I’m getting a feeling that the XPS is too thin (9.99 mm) to be practical. I can see breaking this thing without even trying hard. I can image TSA tossing something in the bin at some airport and hearing a sickening crunch. I am very easy on gear, but I think I’d break the XPS.

11 Responses to “Dell Adamo XPS — How Thin is Too Thin?”

  1. I actually got a chance to check out one of these prototypes and it feels more solid than it looks. It’ll probably be a little uncomfortable if you try to use it on your lap though as there are only two points of contact.
    My biggest concern about ultra-ultra-thin devices is poor battery life.

  2. The problem with thin notebooks is that you still need a decent sized bag to fit it in. With a netbook you may not even need a special case for it, because it’s size lets you stuff it into anything. I can also easily tuck my netbook under my arm if I need to keep both hands free – something I wouldn’t try with a larger, thin notebook.

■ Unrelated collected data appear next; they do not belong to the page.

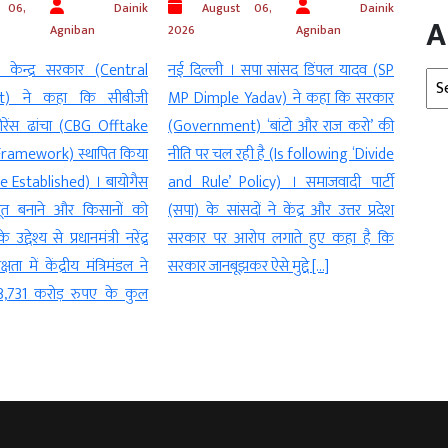
Dainik
August 06,
Dainik
Augus
A
Agniban
2026
Agniban
2026
्र सरकार (Central
नई दिल्ली । सपा सांसद डिंपल यादव (​​SP
नई दिल्ली । 
Arc
 कहा कि सीबीजी
MP Dimple Yadav) ने कहा कि सरकार
MPs) ने संस
ांचा (CBG Offtake
(Government) ‘बांटो और राज करो’ की
Complex) व
ork) स्थापित किया
नीति पर चल रही है (Is following ‘Divide
Protest Mar
ablished) । बायोगैस
and Rule’ Policy) । समाजवादी पार्टी
के दौरान गुरुव
नाने और किसानों को
(सपा) के सांसदों ने केंद्र और उत्तर प्रदेश
ने केंद्र सर
से प्रधानमंत्री नरेंद्र
सरकार पर आरोप लगाते हुए कहा है कि
किया। कांग्रेस
केंद्रीय मंत्रिमंडल ने
सरकार जानबूझकर ऐसे मुद्दे […]
अमित शाह से क
 करोड़ रुपए के कुल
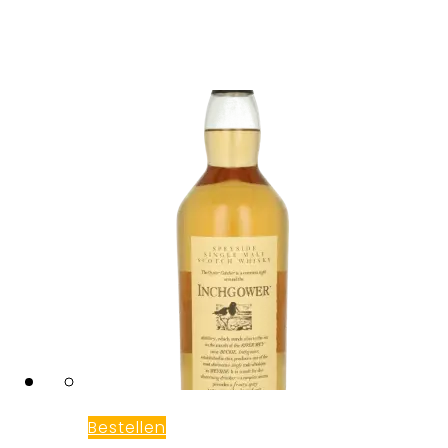
Bestellen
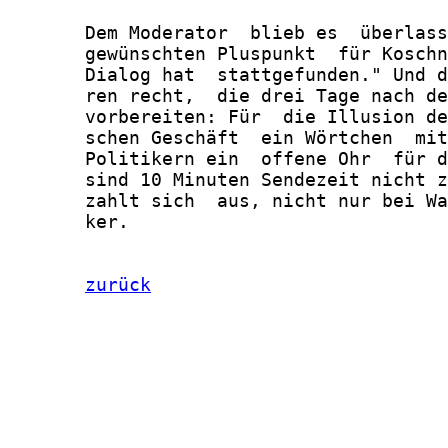
       Dem Moderator  blieb es  überlass
       gewünschten Pluspunkt  für Koschn
       Dialog hat  stattgefunden." Und d
       ren recht,  die drei Tage nach de
       vorbereiten: Für  die Illusion de
       schen Geschäft  ein Wörtchen  mit
       Politikern ein  offene Ohr  für d
       sind 10 Minuten Sendezeit nicht z
       zahlt sich  aus, nicht nur bei Wa
       ker.

zurück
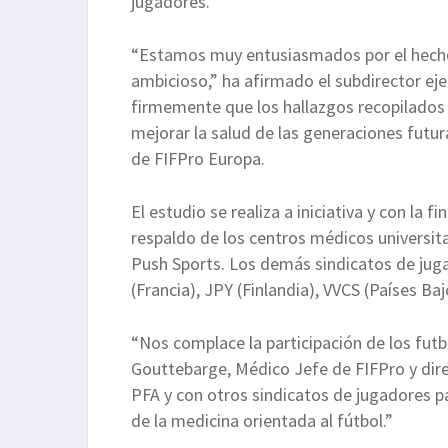
jugadores.
“Estamos muy entusiasmados por el hecho
ambicioso,” ha afirmado el subdirector ej
firmemente que los hallazgos recopilados 
mejorar la salud de las generaciones futu
de FIFPro Europa.
El estudio se realiza a iniciativa y con la f
respaldo de los centros médicos universit
Push Sports. Los demás sindicatos de jug
(Francia), JPY (Finlandia), VVCS (Países Ba
“Nos complace la participación de los futb
Gouttebarge, Médico Jefe de FIFPro y dire
PFA y con otros sindicatos de jugadores p
de la medicina orientada al fútbol.”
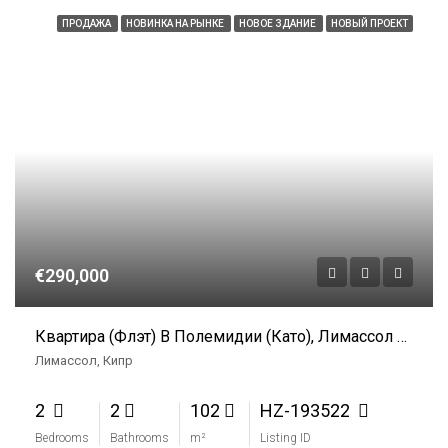
ПРОДАЖА
НОВИНКА НА РЫНКЕ
НОВОЕ ЗДАНИЕ
НОВЫЙ ПРОЕКТ
€290,000
Квартира (флэт) В Полемидии (Като), Лимассол На Продажу
Лимассол, Кипр
2
2
102
HZ-193522
Bedrooms
Bathrooms
m²
Listing ID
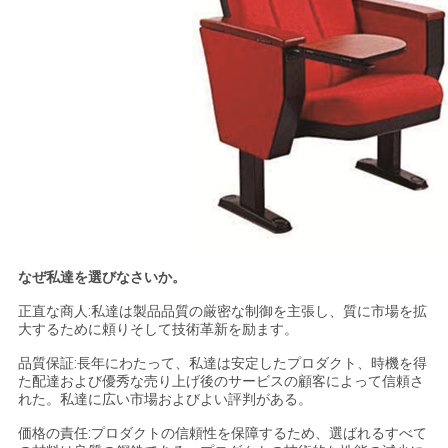
なぜ私達を選びなさいか。
正直な商人:私達は製品品質の厳密な制御を主張し、質に市場を拡
大するために頼りそして技術革新を励ます。
品質保証:長年にわたって、私達は安定したプロダクト、時機を得
た配達および優秀な売り上げ後のサービスの顧客によって信頼さ
れた。私達に広い市場およびよい評判がある。
価格の責任:プロダクトの信頼性を保障するため、選ばれるすべて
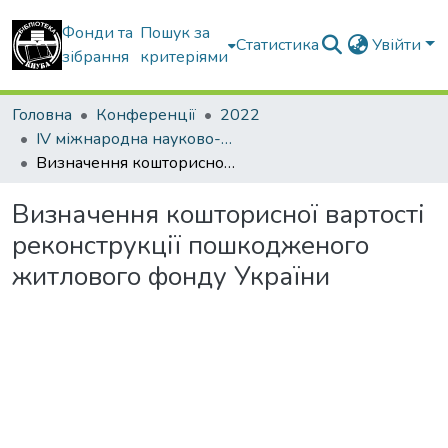
Фонди та
Пошук за
Статистика
Увійти
зібрання
критеріями
Головна
Конференції
2022
IV міжнародна науково-практична конференція “Економіко-управлінські та інформаційно-аналітичні новації в будівництві”
Визначення кошторисної вартості реконструкції пошкодженого житлового фонду України
Визначення кошторисної вартості
реконструкції пошкодженого
житлового фонду України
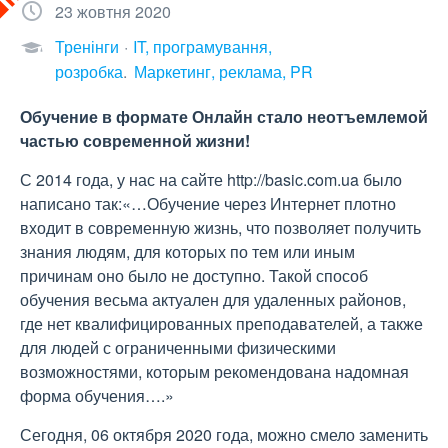
23 жовтня 2020
Тренінги
IT, програмування,
розробка
Маркетинг, реклама, PR
Обучение в формате Онлайн стало неотъемлемой
частью современной жизни!
С 2014 года, у нас на сайте http://basic.com.ua было
написано так:«…Обучение через Интернет плотно
входит в современную жизнь, что позволяет получить
знания людям, для которых по тем или иным
причинам оно было не доступно. Такой способ
обучения весьма актуален для удаленных районов,
где нет квалифицированных преподавателей, а также
для людей с ограниченными физическими
возможностями, которым рекомендована надомная
форма обучения….»
Сегодня, 06 октября 2020 года, можно смело заменить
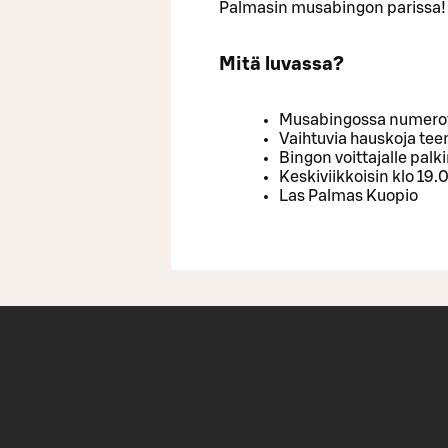
Palmasin musabingon parissa!
Mitä luvassa?
Musabingossa numerot 
Vaihtuvia hauskoja te
Bingon voittajalle palk
Keskiviikkoisin klo 19.
Las Palmas Kuopio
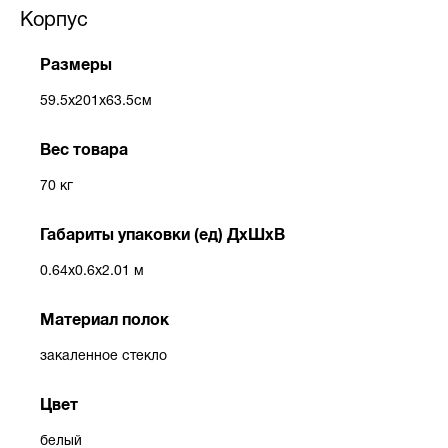
Корпус
Размеры
59.5x201x63.5см
Вес товара
70 кг
Габариты упаковки (ед) ДхШхВ
0.64x0.6x2.01 м
Материал полок
закаленное стекло
Цвет
белый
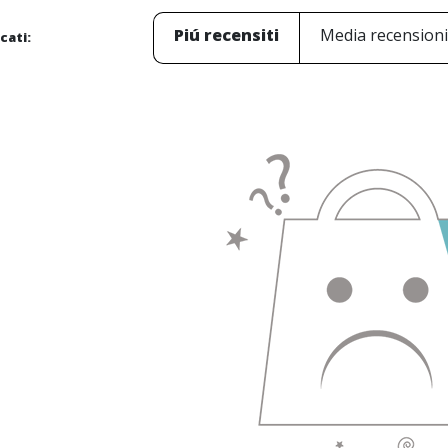
Piú recensiti
Media recension
icati:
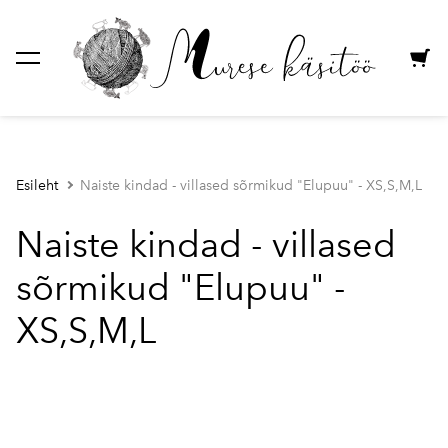
lisati ostukorvi.
Vaata ostukorvi
Esileht
Naiste kindad - villased sõrmikud "Elupuu" - XS,S,M,L
Naiste kindad - villased
sõrmikud "Elupuu" -
XS,S,M,L
1 / 7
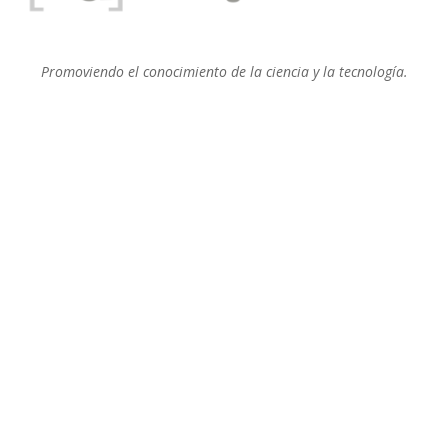
Promoviendo el conocimiento de la ciencia y la tecnología.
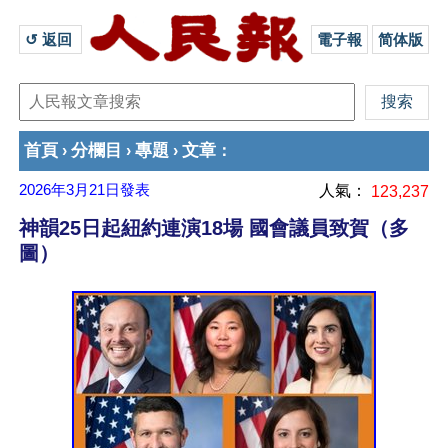
↺ 返回 
電子報
简体版
首頁
分欄目
專題
文章
›
›
›
：
2026年3月21日
發表
人氣：
123,237
神韻25日起紐約連演18場 國會議員致賀（多
圖）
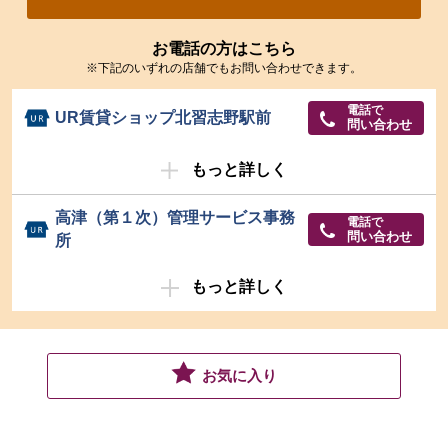
お電話の方はこちら
※下記のいずれの店舗でもお問い合わせできます。
電話で
UR賃貸ショップ北習志野駅前
問い合わせ
もっと詳しく
高津（第１次）管理サービス事務
電話で
問い合わせ
所
もっと詳しく
お気に入り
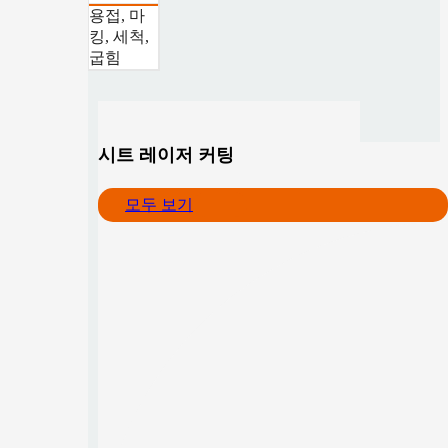
용접, 마
킹, 세척,
굽힘
시트 레이저 커팅
모두 보기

    The other problem with thin devices is poor performance, because they lack the thermal budget for cooling mainstream processors. Thin and light is great to show off, but it won’t impress you after you power it on and try to get serious work done on a mediocre CPU.

    I’m still waiting for that ad when the [email protected] mails his macbook air home, to prove that it can travel in a manilla envelope, only to find that the mailman folded it in half to fit in his mailbox… :)

  3. I remember reading a hands-on preview of the new Sony Vaio X and the reviewer noted that despite it being pretty sturdy typing wasn’t that comfortable because the whole laptop would move with the motion of your hands typing.

    For me small footprint and low travel weight trumps thin any day of the week. Or maybe that’s just because I’m jealous that my new Thinkpad won’t ever be a cake knife or a frisbee :)

  4. Ah, but I bet you’re still dying to get hold of one though! ;-)

    Aluminium has a very high tensile strength, hence why it’s used in some cars, and even at this thinness this will be stronger than many plastic laptops.